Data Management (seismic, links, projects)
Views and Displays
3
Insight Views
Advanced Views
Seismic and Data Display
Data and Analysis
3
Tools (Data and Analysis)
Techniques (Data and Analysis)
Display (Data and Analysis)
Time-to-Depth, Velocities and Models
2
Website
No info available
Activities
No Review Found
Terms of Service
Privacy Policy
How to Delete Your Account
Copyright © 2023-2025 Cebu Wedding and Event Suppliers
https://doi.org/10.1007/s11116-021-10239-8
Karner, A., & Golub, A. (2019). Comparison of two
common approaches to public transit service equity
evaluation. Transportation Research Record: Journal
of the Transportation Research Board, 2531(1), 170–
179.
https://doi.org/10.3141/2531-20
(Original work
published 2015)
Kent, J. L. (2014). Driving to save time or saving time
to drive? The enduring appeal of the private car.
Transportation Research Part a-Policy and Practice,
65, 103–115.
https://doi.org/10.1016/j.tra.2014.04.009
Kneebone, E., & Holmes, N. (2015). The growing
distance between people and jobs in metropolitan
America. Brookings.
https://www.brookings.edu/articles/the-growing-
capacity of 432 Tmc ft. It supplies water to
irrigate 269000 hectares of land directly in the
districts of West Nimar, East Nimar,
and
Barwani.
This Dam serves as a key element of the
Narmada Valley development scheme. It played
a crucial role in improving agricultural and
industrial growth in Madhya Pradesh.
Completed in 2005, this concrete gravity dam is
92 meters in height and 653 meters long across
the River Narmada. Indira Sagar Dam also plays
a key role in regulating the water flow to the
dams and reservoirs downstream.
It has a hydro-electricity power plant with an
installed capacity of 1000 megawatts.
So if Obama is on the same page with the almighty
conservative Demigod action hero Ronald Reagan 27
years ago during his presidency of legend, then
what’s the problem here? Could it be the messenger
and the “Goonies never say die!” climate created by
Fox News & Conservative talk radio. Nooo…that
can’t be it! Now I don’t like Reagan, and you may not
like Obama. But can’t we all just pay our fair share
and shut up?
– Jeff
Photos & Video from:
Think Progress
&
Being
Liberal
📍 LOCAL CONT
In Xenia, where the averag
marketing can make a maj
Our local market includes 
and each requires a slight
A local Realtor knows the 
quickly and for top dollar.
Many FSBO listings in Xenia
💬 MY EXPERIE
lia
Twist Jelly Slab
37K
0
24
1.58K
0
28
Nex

==

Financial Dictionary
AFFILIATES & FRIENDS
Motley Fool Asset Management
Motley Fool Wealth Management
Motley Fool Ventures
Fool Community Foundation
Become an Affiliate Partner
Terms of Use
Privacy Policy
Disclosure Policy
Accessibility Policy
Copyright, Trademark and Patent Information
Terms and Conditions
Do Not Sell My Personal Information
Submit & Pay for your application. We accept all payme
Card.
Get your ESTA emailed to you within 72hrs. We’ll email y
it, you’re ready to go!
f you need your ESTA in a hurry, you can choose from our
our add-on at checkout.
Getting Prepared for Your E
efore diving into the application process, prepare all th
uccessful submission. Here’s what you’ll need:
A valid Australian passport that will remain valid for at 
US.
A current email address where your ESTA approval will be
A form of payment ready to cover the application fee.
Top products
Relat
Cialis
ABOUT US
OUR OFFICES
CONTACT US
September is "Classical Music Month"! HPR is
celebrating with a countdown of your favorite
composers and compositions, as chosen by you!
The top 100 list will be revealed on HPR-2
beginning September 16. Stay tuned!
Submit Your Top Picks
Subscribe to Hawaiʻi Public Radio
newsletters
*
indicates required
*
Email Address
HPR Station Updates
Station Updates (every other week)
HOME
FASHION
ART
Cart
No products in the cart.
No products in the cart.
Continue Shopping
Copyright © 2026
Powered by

# Aim of the exercise:
Copy the entries above exactly, but only from the line holding "Data Management (seismic, links, projects)" through the line holding "installed capacity of 1000 megawatts.", both included.

# Finished exercise:
Data Management (seismic, links, projects)
Views and Displays
3
Insight Views
Advanced Views
Seismic and Data Display
Data and Analysis
3
Tools (Data and Analysis)
Techniques (Data and Analysis)
Display (Data and Analysis)
Time-to-Depth, Velocities and Models
2
Website
No info available
Activities
No Review Found
Terms of Service
Privacy Policy
How to Delete Your Account
Copyright © 2023-2025 Cebu Wedding and Event Suppliers
https://doi.org/10.1007/s11116-021-10239-8
Karner, A., & Golub, A. (2019). Comparison of two
common approaches to public transit service equity
evaluation. Transportation Research Record: Journal
of the Transportation Research Board, 2531(1), 170–
179.
https://doi.org/10.3141/2531-20
(Original work
published 2015)
Kent, J. L. (2014). Driving to save time or saving time
to drive? The enduring appeal of the private car.
Transportation Research Part a-Policy and Practice,
65, 103–115.
https://doi.org/10.1016/j.tra.2014.04.009
Kneebone, E., & Holmes, N. (2015). The growing
distance between people and jobs in metropolitan
America. Brookings.
https://www.brookings.edu/articles/the-growing-
capacity of 432 Tmc ft. It supplies water to
irrigate 269000 hectares of land directly in the
districts of West Nimar, East Nimar,
and
Barwani.
This Dam serves as a key element of the
Narmada Valley development scheme. It played
a crucial role in improving agricultural and
industrial growth in Madhya Pradesh.
Completed in 2005, this concrete gravity dam is
92 meters in height and 653 meters long across
the River Narmada. Indira Sagar Dam also plays
a key role in regulating the water flow to the
dams and reservoirs downstream.
It has a hydro-electricity power plant with an
installed capacity of 1000 megawatts.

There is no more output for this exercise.